§ Task requirements: Reproduce the closing part of the entries exactly: the line with "Фитофтора белэн чирләгән" and all lines after it, ending with the last line, and nothing else.

§ Recorded information:

******************************

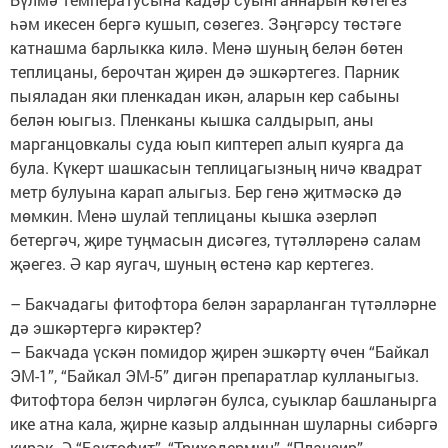
һәм икесен бергә кушып, сөзегез. Зәңгәрсу төстәге
катнашма барлыкка килә. Менә шуның белән бөтен
теплицаны, берочтан җирен дә эшкәртегез. Парник
пыяладан яки пленкадан икән, аларын кер сабыны
белән юыгыз. Пленканы кышка салдырып, аны
марганцовкалы суда юып киптереп алып куярга да
була. Күкерт шашкасын теплицагызның ничә квадрат
метр булуына карап алыгыз. Бер генә җитмәскә дә
мөмкин. Менә шулай теплицаны кышка әзерләп
бетергәч, җире туңмасын дисәгез, түтәлләренә салам
җәегез. Ә кар яугач, шуның өстенә кар кертегез.
– Бакчадагы фитофтора белән зарарланган түтәлләрне
дә эшкәртергә кирәктер?
– Бакчада үскән помидор җирен эшкәртү өчен “Байкал
ЭМ-1”, “Байкал ЭМ-5” дигән препаратлар кулланыгыз.
Фитофтора белэн чирләгән булса, суыклар башланырга
ике атна кала, җирне казыр алдыннан шуларны сибәргә
кирәк. Ә “Бактофит”, “Триходермин”, “Планзир”,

******************************

§ Response to this exercise:
Фитофтора белэн чирләгән булса, суыклар башланырга
ике атна кала, җирне казыр алдыннан шуларны сибәргә
кирәк. Ә “Бактофит”, “Триходермин”, “Планзир”,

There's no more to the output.